(Saved data entries)
━━━━━━━━━━━━━━━━

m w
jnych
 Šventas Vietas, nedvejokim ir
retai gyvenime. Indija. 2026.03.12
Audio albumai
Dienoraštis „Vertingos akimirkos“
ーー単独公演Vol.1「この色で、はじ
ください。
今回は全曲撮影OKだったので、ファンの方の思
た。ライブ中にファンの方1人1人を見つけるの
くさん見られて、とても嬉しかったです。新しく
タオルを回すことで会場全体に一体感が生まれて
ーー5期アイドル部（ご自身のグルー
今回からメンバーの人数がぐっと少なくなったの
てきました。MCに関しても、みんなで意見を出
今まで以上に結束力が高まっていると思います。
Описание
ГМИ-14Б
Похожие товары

━━━━━━━━━━━━━━━━

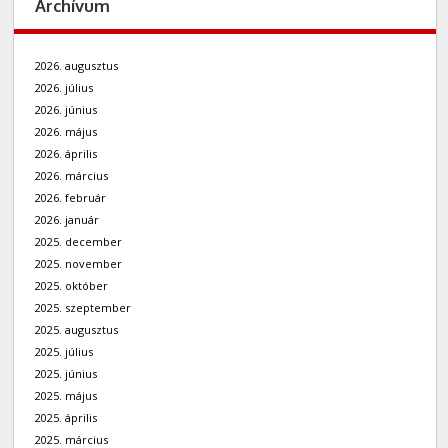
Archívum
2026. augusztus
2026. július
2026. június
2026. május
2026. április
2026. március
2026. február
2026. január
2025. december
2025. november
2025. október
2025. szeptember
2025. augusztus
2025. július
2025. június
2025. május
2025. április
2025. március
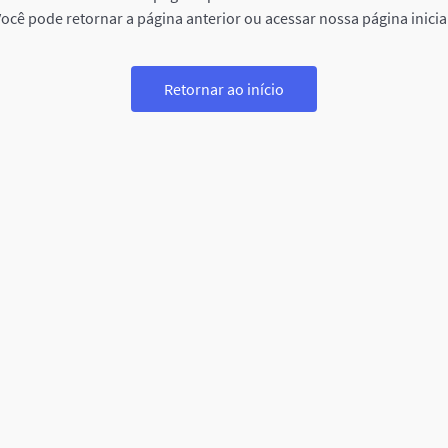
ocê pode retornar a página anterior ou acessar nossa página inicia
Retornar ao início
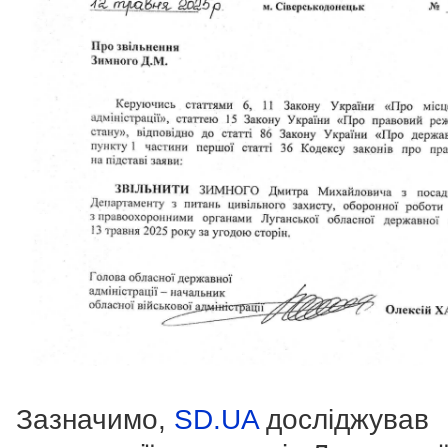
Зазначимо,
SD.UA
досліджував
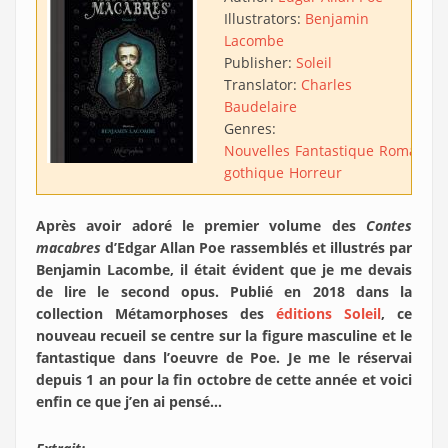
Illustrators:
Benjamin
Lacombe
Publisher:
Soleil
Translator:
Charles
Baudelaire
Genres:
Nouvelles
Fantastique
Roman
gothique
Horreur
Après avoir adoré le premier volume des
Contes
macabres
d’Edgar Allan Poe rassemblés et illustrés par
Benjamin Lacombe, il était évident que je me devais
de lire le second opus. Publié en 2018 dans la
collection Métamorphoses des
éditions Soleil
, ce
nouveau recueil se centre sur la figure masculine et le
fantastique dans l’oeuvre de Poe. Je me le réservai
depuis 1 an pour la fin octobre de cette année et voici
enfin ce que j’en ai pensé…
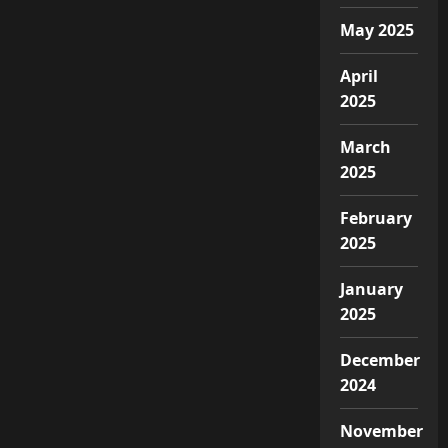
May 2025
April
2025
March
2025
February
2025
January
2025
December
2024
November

━━━━━━━━━━━━━━━━

What the exercise asks
Above are the records. Print exactly, and only, the lines from the line with "くさん見られて、とても嬉しかったです。新しく" to the line with "Похожие товары", both inclusive.

Problem solution
くさん見られて、とても嬉しかったです。新しく
タオルを回すことで会場全体に一体感が生まれて
ーー5期アイドル部（ご自身のグルー
今回からメンバーの人数がぐっと少なくなったの
てきました。MCに関しても、みんなで意見を出
今まで以上に結束力が高まっていると思います。
Описание
ГМИ-14Б
Похожие товары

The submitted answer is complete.